Most machine builders start with the machine; GFM, a global leader in high‑precision manufacturing technology, starts with the technology.

When GFM was founded in 1945, its goal was not to manufacture equipment but to define a process. That process—radial forging—remains the sole focus eight decades later. An 80 percent market share in hot radial forging machines reflects how completely it has mastered this single discipline.

“It’s really in our genes,” says Robert Koppensteiner, EVP. “We always start from the technology. Then we build the machine around it.”

Before GFM engineers a solution, it understands the material, challenges of grain refinement and porosity evolution. Tooling design, heating and forming parameters are developed together. The machine is the last step, not the first.

Controlling Deformation at the System Level

How does GFM control deformation differently compared to conventional open-die forging methods?

In conventional open-die forging, force is applied from one or two directions. At GFM, typically four tools operate simultaneously in a single plane, working the material from all sides at once. Performance is defined by how precisely those tools move and how the process is executed for each material and geometry.

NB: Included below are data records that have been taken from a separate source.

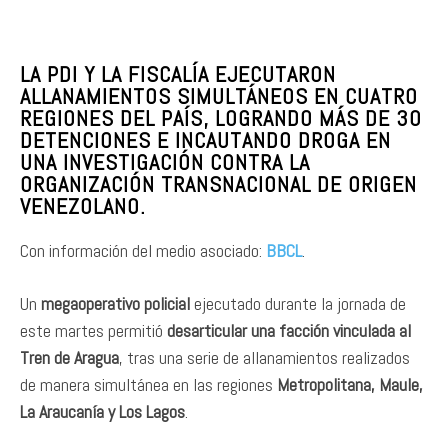
LA PDI Y LA FISCALÍA EJECUTARON
ALLANAMIENTOS SIMULTÁNEOS EN CUATRO
REGIONES DEL PAÍS, LOGRANDO MÁS DE 30
DETENCIONES E INCAUTANDO DROGA EN
UNA INVESTIGACIÓN CONTRA LA
ORGANIZACIÓN TRANSNACIONAL DE ORIGEN
VENEZOLANO.
Con información del medio asociado:
BBCL
.
Un
megaoperativo policial
ejecutado durante la jornada de
este martes permitió
desarticular una facción vinculada al
Tren de Aragua
, tras una serie de allanamientos realizados
de manera simultánea en las regiones
Metropolitana, Maule,
La Araucanía y Los Lagos
.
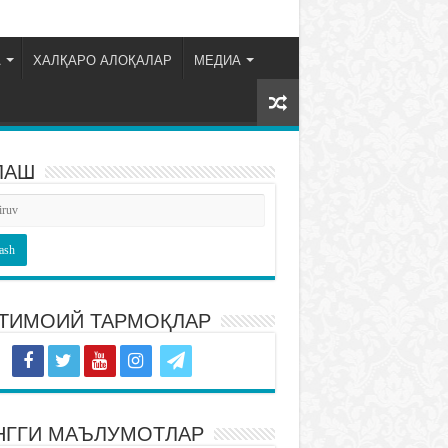
А
ХАЛҚАРО АЛОҚАЛАР
МЕДИА
ЛАШ
ТИМОИЙ ТАРМОҚЛАР
НГГИ МАЪЛУМОТЛАР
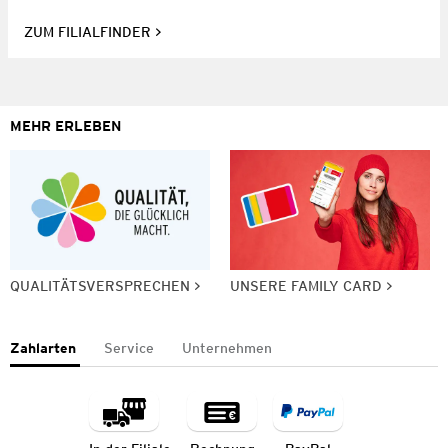
ZUM FILIALFINDER
MEHR ERLEBEN
QUALITÄTSVERSPRECHEN
UNSERE FAMILY CARD
Zahlarten
Service
Unternehmen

The challenge in any forging process is the cross-section. The outside of a workpiece deforms readily. The centre is more difficult to deform. Getting uniform strain from surface to core is where most processes fall short. GFM’s hydro-mechanical drive addresses this directly; unlike conventional hydraulic systems, it allows fine, independent adjustment of stroke behaviour, deformation and contact time for each stage of the forging sequence, keeping interactions between tool and material short and controlled. Surface chilling is prevented. Strain penetrates consistently towards the core.

  • It’s really in our genes. We always start from the technology. Then we build the machine around it.

GFM-developed strategies, including hammer pair offset forging and stroke skipping, distribute strain more evenly across the cross-section, reducing the gradient between the surface and the centre. For superalloys in titanium and nickel-based alloys, this is not a marginal gain. Grain size distribution across the cross-section determines whether a component passes or fails in aerospace and energy applications. GFM also holds a dominant market share in the radial forging of titanium hip joint preforms, where that level of microstructural consistency is a life-critical requirement.

What It Means in Production

Why do GFM systems deliver higher output, efficiency, and material performance in production environments?

The RX series quantum-leaps in deformation control, furthering it through a direct-drive concept based on torque motors. Customers have documented a 60 percent reduction in centreline voids compared to previous generations, with improved mechanical properties throughout. Greater dimensional accuracy significantly reduces machining allowance. For producers of high-value alloys, that yield improvement alone saves millions of euros per year. RX systems consume approximately 40 percent less power than comparable pure-hydraulic-driven machines.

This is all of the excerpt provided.